As the double ceremony was to take place before
breakfast, Annette was early employed about the person
of her young mistress, adorning it in the bridal
robes. While she worked at her usual employment, the
attendant appeared unusually agitated, and several
times pins were badly pointed, and new arrangements
had to supersede or to supply the deficiencies of her mistakes.
Eve was always a model of patience, and she
bore with these little oversights with a quiet that would
have given Paul an additional pledge of her admirable
self-command, as well as of a sweetness of temper that,
in truth, raised her almost above the commoner feelings
of mortality.

Vous êtes un peu agitée, ce matin, ma bonne Annette,”
she merely observed, when her maid had committed
a blunder more material than common.

J'espère que Mademoiselle a été contente de moi,
jusqu' à present
,” returned Annette, vexed with her
own awkwardness, and speaking in the manner in
which it is usual to announce an intention to quit a
service.

“Certainly, Annette, you have conducted yourself
well, and are very expert in your métier. But why
do you ask this question, just at this moment?”
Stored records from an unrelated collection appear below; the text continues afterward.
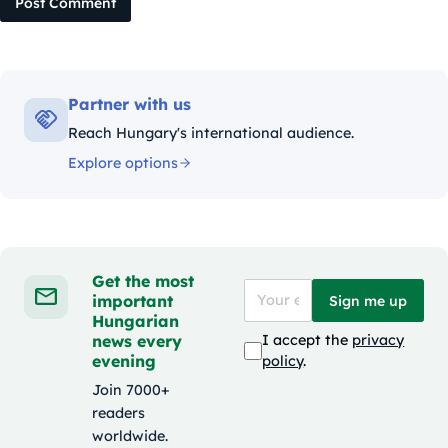
Post Comment
Partner with us
Reach Hungary's international audience.
Explore options
Get the most
important
Sign me up
Hungarian
news every
I accept the
privacy
evening
policy
.
Join 7000+
readers
worldwide.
Parceque—because—with mademoiselle's permission,
I intended to ask for my congé.”

Congé! Do you think of quitting me, Annette?”

“It would make me happier than any thing else to
die in the service of mademoiselle, but we are all subject
to our destiny”—the conversation was in French—
“and mine compels me to cease my services as a
femme de chambre.”

“This is a sudden, and for one in a strange country,
an extraordinary resolution. May I ask, Annette, what
you propose to do?”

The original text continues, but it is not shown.